↓↓↓
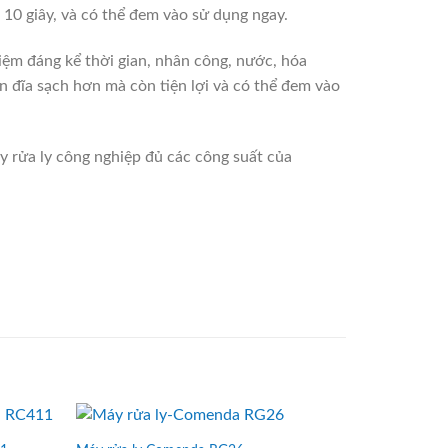
g 10 giây, và có thể đem vào sử dụng ngay.
kiệm đáng kể thời gian, nhân công, nước, hóa
 đĩa sạch hơn mà còn tiện lợi và có thể đem vào
y rửa ly công nghiệp đủ các công suất của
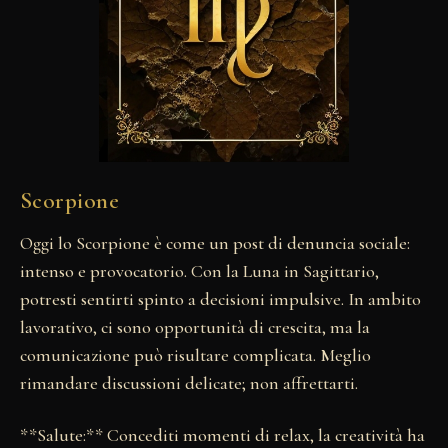
Scorpione
Oggi lo Scorpione è come un post di denuncia sociale:
intenso e provocatorio. Con la Luna in Sagittario,
potresti sentirti spinto a decisioni impulsive. In ambito
lavorativo, ci sono opportunità di crescita, ma la
comunicazione può risultare complicata. Meglio
rimandare discussioni delicate; non affrettarti.
**Salute:** Concediti momenti di relax, la creatività ha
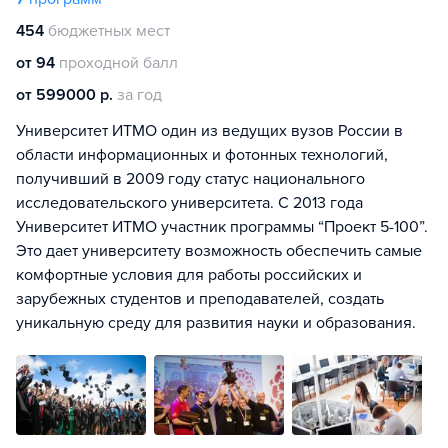
454
бюджетных мест
от 94
проходной балл
от 599000 р.
за год
Университет ИТМО один из ведущих вузов России в
области информационных и фотонных технологий,
получивший в 2009 году статус национального
исследовательского университета. С 2013 года
Университет ИТМО участник программы “Проект 5-100”.
Это дает университету возможность обеспечить самые
комфортные условия для работы российских и
зарубежных студентов и преподавателей, создать
уникальную среду для развития науки и образования.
↑↑↑
- What you should do -
Tell me how many lines of the records include the word "ИТМО", replying with the number alone.

- Response area -
2